Confondre « métadonnées de marque » (les six champs standard, disponibles maintenant) avec « métadonnées métier personnalisées » (champs personnalisés XMP, futurs) est le moyen le plus facile de sur-promettre ce qui est possible aujourd’hui. Il vaut la peine de les garder distincts dans votre propre planification.

Un exemple complet

Une plateforme SaaS de facturation (Acme Billing Platform) générant une facture pour un client allemand (Müller Versand GmbH), prête à être archivée au format PDF/A :

{
  "settings": {
    "profile": "pdfa-3b",
    "metadata": {
      "title":    "Rechnung RE-2026-0412",
      "language": "de",
      "author":   "Müller Versand GmbH",
      "subject":  "Monatsrechnung — März 2026",
      "creator":  "Acme Billing Platform v7.2",
      "producer": "Acme Billing Platform"
    }
  }
}

pdfinfo sur le PDF résultant :

$ pdfinfo invoice-2026-0412.pdf | head -10
Title:           Rechnung RE-2026-0412
Subject:         Monatsrechnung — März 2026
Author:          Müller Versand GmbH
Creator:         Acme Billing Platform v7.2
Producer:        Acme Billing Platform
Language:        de

Titre en allemand, author en tant que Müller Versand (l’entité GmbH du client, destinataire du document), creator en tant qu’Acme Billing Platform (le système éditorial qui a décidé du contenu de la page), producer en tant que marque d’Acme Billing Platform, langue étiquetée correctement pour le lecteur d’écran allemand et pour l’indexeur plein texte allemand qui plus tard reprendra cela dans le DMS de Müller. Le profil PDF/A-3b implique que cet ensemble de métadonnées est aussi sérialisé dans le flux XMP pour l’archivage à long terme.

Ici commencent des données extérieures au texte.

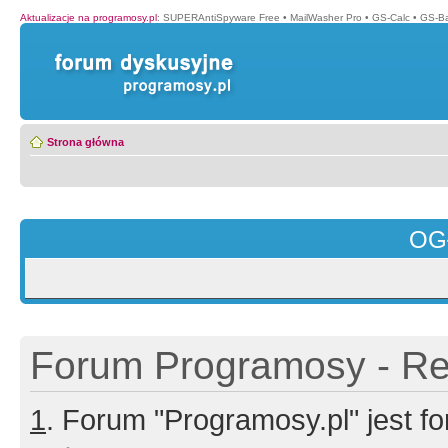
Aktualizacje na programosy.pl
:
SUPERAntiSpyware Free
•
MailWasher Pro
•
GS-Calc
•
GS-B
Strona główna
OG
Forum Programosy - Rej
1
. Forum "Programosy.pl" jest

Rien dans les propriétés du fichier ne nomme gPdf, Chromium, ou un outil que le client n’a pas choisi. Ce qui est exactement l’objectif.

La plus petite amélioration possible

Si vous appelez déjà /api/v1/pdf/render en POST et que votre appel actuel ne contient pas de settings.metadata, la plus petite amélioration tient en trois lignes ajoutées au JSON que vous envoyez déjà :

 {
   "pages": [...],
   "settings": {
+    "metadata": {
+      "author":   "Your customer's organisation",
+      "producer": "Your platform"
+    }
   }
 }

Deux champs, une nouvelle clé. Vérifiable avec pdfinfo en quelques secondes. Une fois cela en place, complétez title, language, subject et creator quand vous aurez le temps.